There were, however, a few lone dissenters – parents for whom the decision could not have come soon enough. It was clear a rapid class divide was emerging between middle class parents with work from home jobs for whom keeping their kids at home had little financial consequences and working class parents for whom the school hours would be a game changer when it came to going back to work.

Whilst the middle class parents were busy dressing up their decision as the responsible thing to do as a parent, there were a handful of more muted messages from less well off parents quietly reminding them that not everyone has the luxury to take such a mightier than thou attitude towards the government.

If the ending of lockdown wasn’t already a political issue, it is now. Parents are quickly separating themselves into two camps: those who think the government is being reckless and those who worry about the economic impact of carrying on with the status quo. At my son’s school – a rural state primary in Oxfordshire – the former far outweigh the latter. The government needs to act fast if it wants to avoid the situation where the majority of middle class parents decide to keep their children at home.

While I may have rolled my eyes slightly at the overzealous responses of fellow parents, it is the lack of communication coming from the top that has led to this situation. Parents were given no rationale for the decision to send year 1 and year 6 back first. Is it because these children are at a crucial age developmentally and they don’t want them to fall behind?
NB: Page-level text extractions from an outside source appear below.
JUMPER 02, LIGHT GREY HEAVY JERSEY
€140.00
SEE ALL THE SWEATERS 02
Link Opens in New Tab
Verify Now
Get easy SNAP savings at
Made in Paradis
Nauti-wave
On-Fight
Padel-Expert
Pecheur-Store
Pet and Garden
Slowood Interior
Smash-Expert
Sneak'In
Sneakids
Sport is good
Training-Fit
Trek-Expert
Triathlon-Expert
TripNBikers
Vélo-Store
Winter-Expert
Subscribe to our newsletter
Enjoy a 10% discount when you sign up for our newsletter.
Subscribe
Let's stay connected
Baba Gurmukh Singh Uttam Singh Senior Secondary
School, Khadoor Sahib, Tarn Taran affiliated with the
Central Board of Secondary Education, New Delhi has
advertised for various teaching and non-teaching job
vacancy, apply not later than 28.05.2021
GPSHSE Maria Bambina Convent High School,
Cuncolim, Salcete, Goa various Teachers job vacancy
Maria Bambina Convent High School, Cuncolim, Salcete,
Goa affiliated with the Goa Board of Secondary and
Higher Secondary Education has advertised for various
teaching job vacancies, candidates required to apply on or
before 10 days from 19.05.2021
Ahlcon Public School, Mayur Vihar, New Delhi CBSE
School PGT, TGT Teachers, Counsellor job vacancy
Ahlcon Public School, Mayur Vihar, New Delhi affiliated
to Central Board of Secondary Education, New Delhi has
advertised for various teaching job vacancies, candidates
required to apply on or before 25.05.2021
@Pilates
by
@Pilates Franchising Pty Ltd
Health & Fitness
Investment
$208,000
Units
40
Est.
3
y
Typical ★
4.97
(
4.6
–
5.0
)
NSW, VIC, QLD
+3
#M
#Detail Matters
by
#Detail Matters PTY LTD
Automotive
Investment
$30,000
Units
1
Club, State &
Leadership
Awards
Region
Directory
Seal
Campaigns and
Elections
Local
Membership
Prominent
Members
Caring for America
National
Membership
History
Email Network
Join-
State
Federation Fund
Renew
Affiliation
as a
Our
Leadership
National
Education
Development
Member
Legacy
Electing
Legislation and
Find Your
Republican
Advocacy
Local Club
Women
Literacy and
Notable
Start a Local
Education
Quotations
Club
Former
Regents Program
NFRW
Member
Is it to free up parents of children who are the most high maintenance to go back to work? Or is it because the science points to these age groups being at less risk of spreading the virus? The government’s silence on these issues is causing parents to go into an unnecessary tail spin.
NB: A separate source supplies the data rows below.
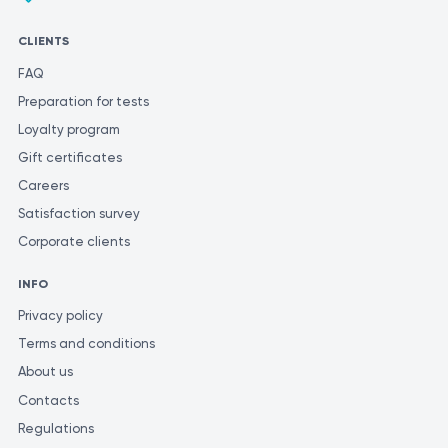
varying methods and units of measurement for similar tests.
CLIENTS
FAQ
Preparation for tests
Loyalty program
Gift certificates
Careers
Satisfaction survey
Corporate clients
INFO
Privacy policy
Terms and conditions
About us
Contacts
Regulations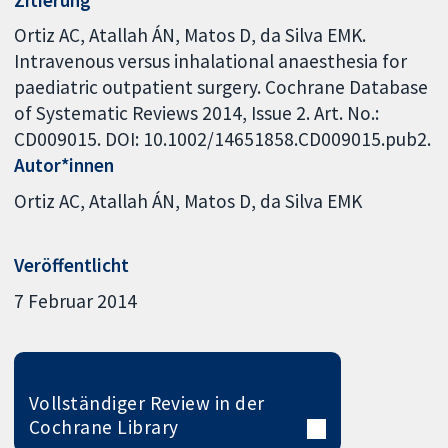
Ortiz AC, Atallah ÁN, Matos D, da Silva EMK.
Intravenous versus inhalational anaesthesia for
paediatric outpatient surgery. Cochrane Database
of Systematic Reviews 2014, Issue 2. Art. No.:
CD009015. DOI: 10.1002/14651858.CD009015.pub2.
Autor*innen
Ortiz AC
Atallah ÁN
Matos D
da Silva EMK
Veröffentlicht
7 Februar 2014
Vollständiger Review in der
Cochrane Library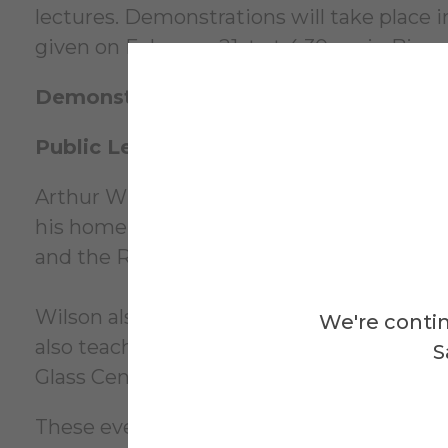
lectures. Demonstrations will take place i
given on February 21st at 4:30pm in Binns
Demonstrations
: February 18th and 20th
Public Lecture
: Friday, February 21st, 2
Arthur Wilson received his BFA from Georg
his home studio in Mableton, Georgia. Arthu
and the Rapid growth of technology.
Wilson also has a passion for teaching. H
We're contin
also teaching workshops in his local comm
S
Glass Center.
These events are free and open to the pub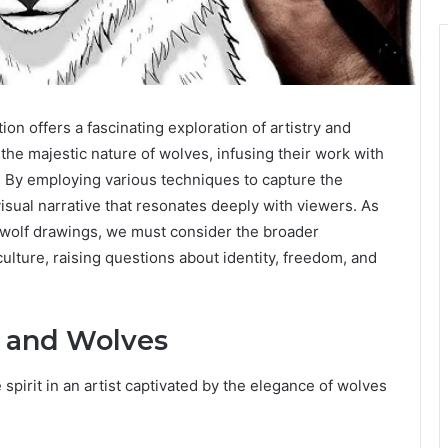
on offers a fascinating exploration of artistry and
the majestic nature of wolves, infusing their work with
r. By employing various techniques to capture the
isual narrative that resonates deeply with viewers. As
 wolf drawings, we must consider the broader
culture, raising questions about identity, freedom, and
e and Wolves
spirit in an artist captivated by the elegance of wolves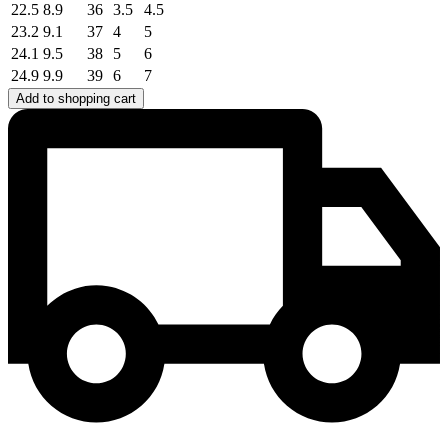
22.5
8.9
36
3.5
4.5
23.2
9.1
37
4
5
24.1
9.5
38
5
6
24.9
9.9
39
6
7
Add to shopping cart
Comparisons have started to emerge in recent days between public attitudes to lockdown and Brexit. There is already a stark divide forming between the haves and the have nots on the issue of lockdown. If the government wants to avoid such division, they need to start communicating. Nobody wants a situation where the well off keep their children at home in the belief that they are shielding their families from the virus while the less well off are made to feel like worse parents because they have little choice but to send their children in to school. A growing body of research exists to show that primary school aged children pose little risk to the spread of the virus. There has not been a single case of a child under 10 passing on coronavirus in contact tracing carried out by the World Health Organisation and a study by the Royal College of Paediatricians and Child Health found the evidence ‘consistently demonstrates reduced infection and infectivity of children in the transmission chain’. Although this study was covered in parts of the media, the government has barely breathed a word about it and parents have no idea whether it has informed their decision. As a result, middle class parents are taking matters into their own hands.
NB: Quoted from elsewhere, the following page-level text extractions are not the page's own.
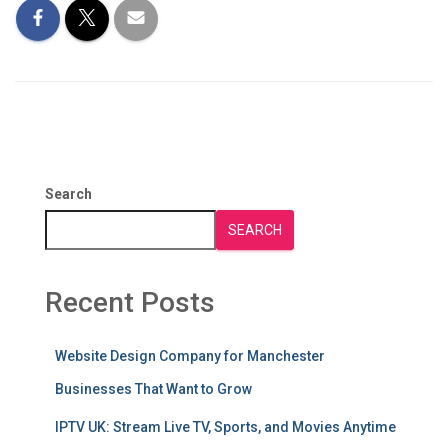
Search
SEARCH
Recent Posts
Website Design Company for Manchester
Businesses That Want to Grow
IPTV UK: Stream Live TV, Sports, and Movies Anytime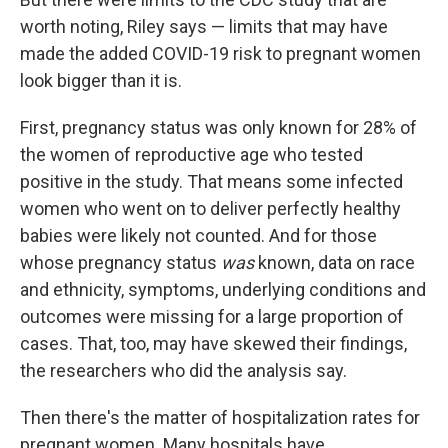
worth noting, Riley says — limits that may have
made the added COVID-19 risk to pregnant women
look bigger than it is.
First, pregnancy status was only known for 28% of
the women of reproductive age who tested
positive in the study. That means some infected
women who went on to deliver perfectly healthy
babies were likely not counted. And for those
whose pregnancy status
was
known, data on race
and ethnicity, symptoms, underlying conditions and
outcomes were missing for a large proportion of
cases. That, too, may have skewed their findings,
the researchers who did the analysis say.
Then there's the matter of hospitalization rates for
pregnant women. Many hospitals have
A broader confidence issue is also brewing. Many in my own cohort of parents are saying they don’t think the schools will reopen because the infection rate will rise again before June. They think the government is acting prematurely and blindly, especially when contact tracing is still in such early stages of development. While everyone in Whitehall stays mum about the scientific rationale behind the decision on schools, parental discontent is only going to grow. If the government is serious about the return of schools in June then it needs to be honest and upfront with parents about the logic behind their policy.